Is your feature request related to a problem or challenge? Please describe what you are trying to do.

When implementing analytics, users often want to do operations like array + constant or array + array

The Rust implementation of Arrow is strongly typed 🙌 , including the compute kernels, but often data is passed around in Arc<dyn Array> / ArrayRef so the types can be dynamic.
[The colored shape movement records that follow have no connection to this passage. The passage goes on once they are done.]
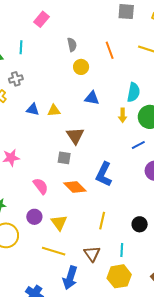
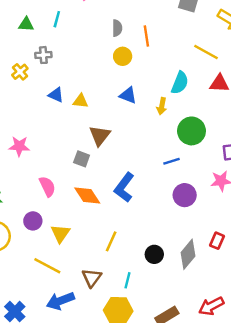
orange line: (110, 50) -> (146, 36), moved
cyan semicircle: (134, 92) -> (180, 83), moved
yellow arrow: (123, 115) -> (162, 106), moved
blue arrow: (70, 278) -> (60, 301), turned 40

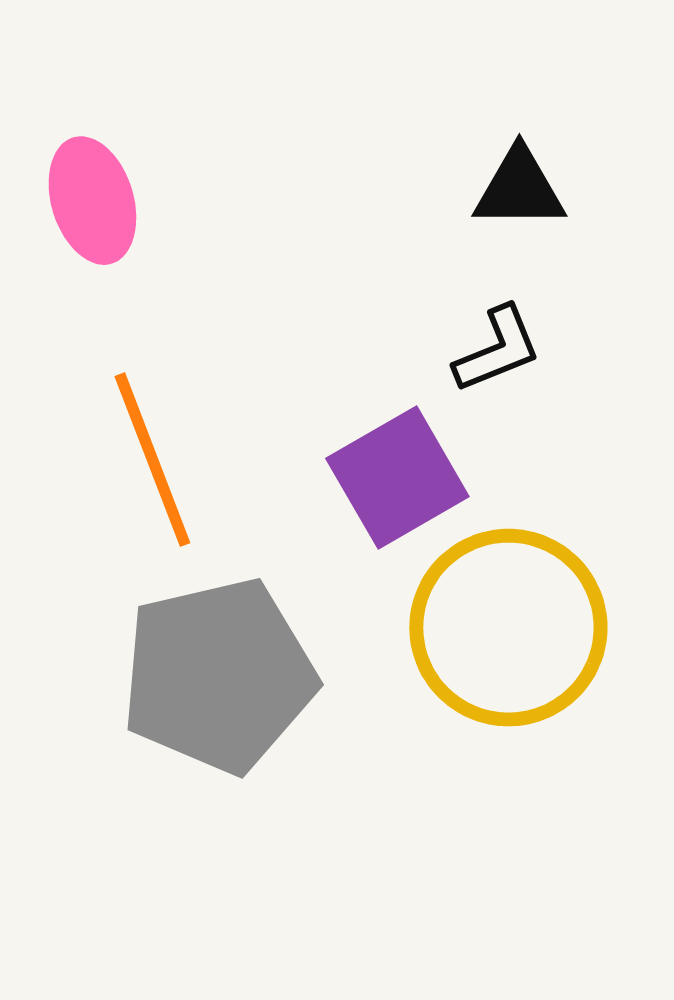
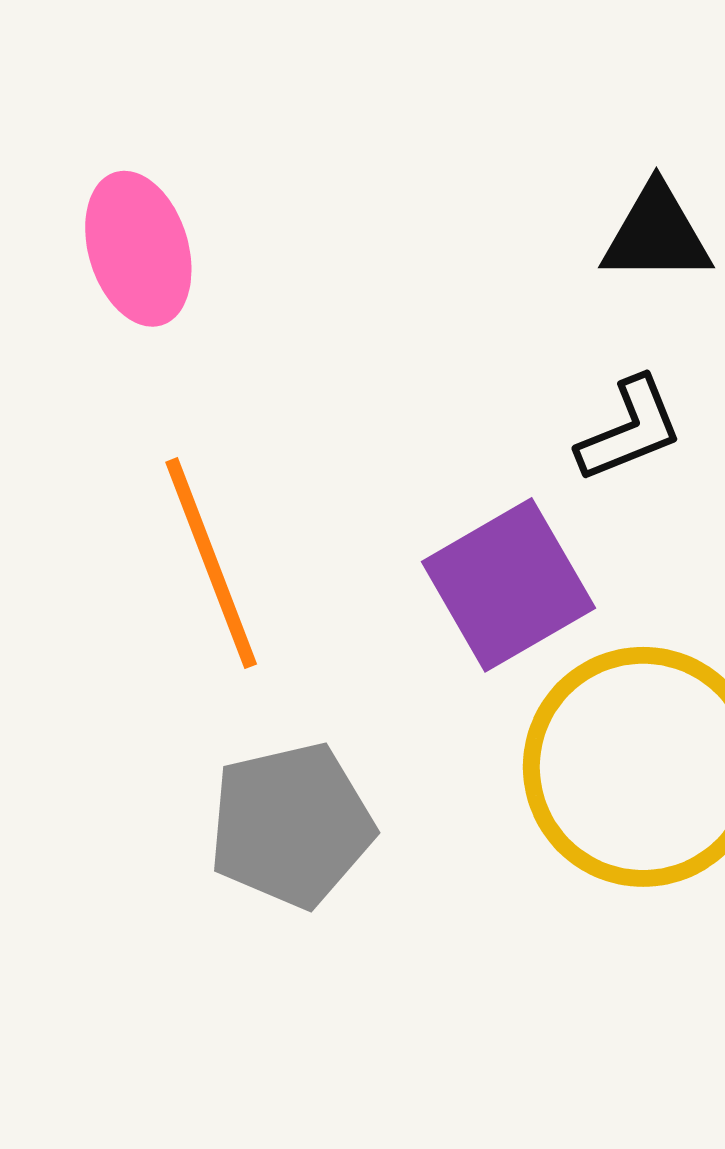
gray pentagon: (218, 676) -> (291, 825), size x0.7

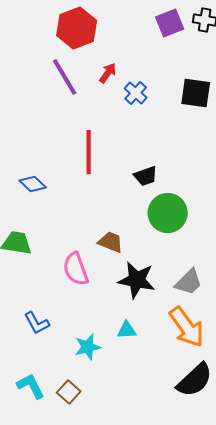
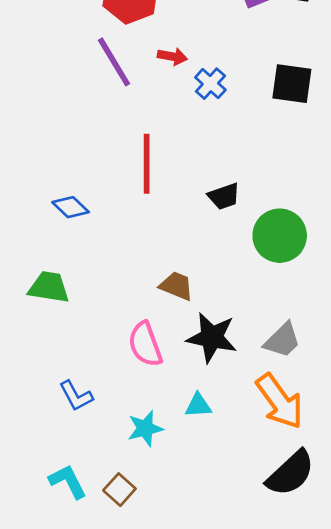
red arrow: (108, 73) -> (172, 56), turned 65
green circle: (168, 213) -> (280, 236), moved
pink semicircle: (76, 269) -> (145, 344), moved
This then places the burden on the user of the library to determine the exact types of the inputs in order to call the appropriate kernels

Let's take for example, trying to compare an array to find all elements that contain the number 5 and your input an array may have Int64 or Int32 values

In the current version of arrow, in order to do so you would need to write code like

use arrow::compute::eq_scalar;

fn find_5(array: ArrayRef) -> Result<BooleanArray>{
  match array.data_type() {
    DataType::Int64 => eq_scalar(array.as_any().downcast_ref::<Int64Array>().unwrap(), 5),
    DataType::UInt64 => eq_scalar(array.as_any().downcast_ref::<UInt64Array>().unwrap(), 5),
    ...
  }
}

This ends up being macroized and is non ideal because the user had to do dynamic type dispatch anyways, so there is no runtime performance benefit to strongly typed kernels

Describe the solution you'd like

It would be nice to be able to call a single function and let the rust library dynamically (at runtime) pick the correct kernel to call.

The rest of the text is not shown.